Relocated to Berlin: Not Quite Home for the Holidays

It seemed somehow fitting that we would be returning to the United States from Berlin five months to the day after we had originally left.  We were going home for the holidays (Christmas with my family in Washington, DC, New Year with my wife's family in Pittsburgh), and we were more than a little apprehensive about the emotions that we would confront returning to our roots.  Would we feel overcome with homesickness when seeing our family and our old friends?  Would we feel overwhelming nostalgia when visiting our old favorite restaurants?  Would we feel relief that we could finally understand and be understood by everybody we met?

The answers to all of these questions were a little bit surprising.  After all, I have lived overseas before, and was already acquainted with the feelings associated with being physically disconnected from "my people" for an extended period of time.  Then again, that was over 20 years ago, when the world was a very different and less connected place.  That was back before the Internet and e-mail were ubiquitous.  That was back when "foreign cuisine" in many parts of Europe (and the U.S. for that matter) was merely a slightly spicier version of the local favorites  That was back when international travel was still something of a novelty rather than an essential part of conducting everyday business.

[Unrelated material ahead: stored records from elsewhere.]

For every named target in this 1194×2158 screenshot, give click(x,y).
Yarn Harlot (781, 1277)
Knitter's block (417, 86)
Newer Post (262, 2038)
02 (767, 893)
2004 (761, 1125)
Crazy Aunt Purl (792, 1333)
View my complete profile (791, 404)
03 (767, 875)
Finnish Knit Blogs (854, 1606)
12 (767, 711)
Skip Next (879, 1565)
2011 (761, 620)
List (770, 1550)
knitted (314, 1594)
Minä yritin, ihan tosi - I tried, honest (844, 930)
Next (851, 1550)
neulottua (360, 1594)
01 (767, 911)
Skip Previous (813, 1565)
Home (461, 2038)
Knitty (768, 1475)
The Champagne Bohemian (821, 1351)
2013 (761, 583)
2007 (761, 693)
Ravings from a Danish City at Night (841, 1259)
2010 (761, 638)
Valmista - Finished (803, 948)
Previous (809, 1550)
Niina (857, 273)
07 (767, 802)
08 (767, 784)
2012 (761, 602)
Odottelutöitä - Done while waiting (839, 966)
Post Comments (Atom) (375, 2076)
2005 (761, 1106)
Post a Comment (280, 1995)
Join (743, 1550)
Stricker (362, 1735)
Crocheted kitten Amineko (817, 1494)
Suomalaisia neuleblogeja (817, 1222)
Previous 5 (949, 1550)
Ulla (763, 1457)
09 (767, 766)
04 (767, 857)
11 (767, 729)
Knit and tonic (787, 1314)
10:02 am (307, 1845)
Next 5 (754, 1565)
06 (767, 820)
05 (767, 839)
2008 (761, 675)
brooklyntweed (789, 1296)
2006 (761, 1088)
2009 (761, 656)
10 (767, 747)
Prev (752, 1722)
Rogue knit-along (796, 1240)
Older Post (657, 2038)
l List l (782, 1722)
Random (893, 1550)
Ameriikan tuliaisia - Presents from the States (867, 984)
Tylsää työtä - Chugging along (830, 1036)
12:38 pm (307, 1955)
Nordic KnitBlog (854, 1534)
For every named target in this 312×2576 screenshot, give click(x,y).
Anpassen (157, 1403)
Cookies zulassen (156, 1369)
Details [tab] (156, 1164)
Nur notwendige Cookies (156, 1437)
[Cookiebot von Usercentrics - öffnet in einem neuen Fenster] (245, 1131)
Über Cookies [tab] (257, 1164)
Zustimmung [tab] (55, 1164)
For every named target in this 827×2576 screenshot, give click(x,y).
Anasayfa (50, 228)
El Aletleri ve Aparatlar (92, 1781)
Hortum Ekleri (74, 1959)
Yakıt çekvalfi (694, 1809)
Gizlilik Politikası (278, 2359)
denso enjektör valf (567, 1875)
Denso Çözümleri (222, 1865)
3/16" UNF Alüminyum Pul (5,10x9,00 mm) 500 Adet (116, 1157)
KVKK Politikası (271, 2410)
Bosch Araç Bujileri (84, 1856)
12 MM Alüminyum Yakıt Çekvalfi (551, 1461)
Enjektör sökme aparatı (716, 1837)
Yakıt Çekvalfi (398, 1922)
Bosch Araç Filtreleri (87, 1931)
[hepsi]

Perhaps the biggest surprise to me and my family was that, as soon as we got off the airplane in Washington, DC, it felt like the previous five months had been nothing more than an extended vacation.  As we drove up the Dulles Toll Road toward my mother's apartment in Georgetown where we would be staying, passing our old neighborhood in Vienna, passing by our old haunts in Arlington, we were struck by - despite how radically everything in our own lives had changed - how very little in our old world seemed to be different.  Perhaps most disconcerting of all, when we drove past our old house, absolutely nothing looked any different from the outside than when we last pulled out of the driveway.  Almost instinctively, I wanted to reach for the garage door opener, half-expecting to walk into the house to be welcomed by a hot meal and a cold beer.

And yet, as we spent the Christmas week in Washington visiting friends and family, and as we then moved on to Pittsburgh to do the same over New Year, we came to realize how little our motivations for moving had changed over our time away.  To be certain, it was wonderful to see all of our loved-ones again.  But everything else that had driven us away - the politics, the traffic, the horrible horrible prime time CBS television lineup - was still there.  And with our experience of spectacular public transportation, walkable neighborhoods, and not knowing enough German to get sucked into politics or local television, the differences were even more stark in our minds now.

It was a good trip.  I am very glad that we went.  But by the end of our two weeks in the United States, we were ready to return home to Berlin.  It turns out that my favorite restaurants really were not as good as I remembered them.  It turns out that, as much as I love driving, driving on the Beltway still really sucks.  It turns out that, while it is nice to understand people and to be understood by them, there is not much being said that is really very important.

On the other hand, Skippy peanut butter really is the creamiest after all.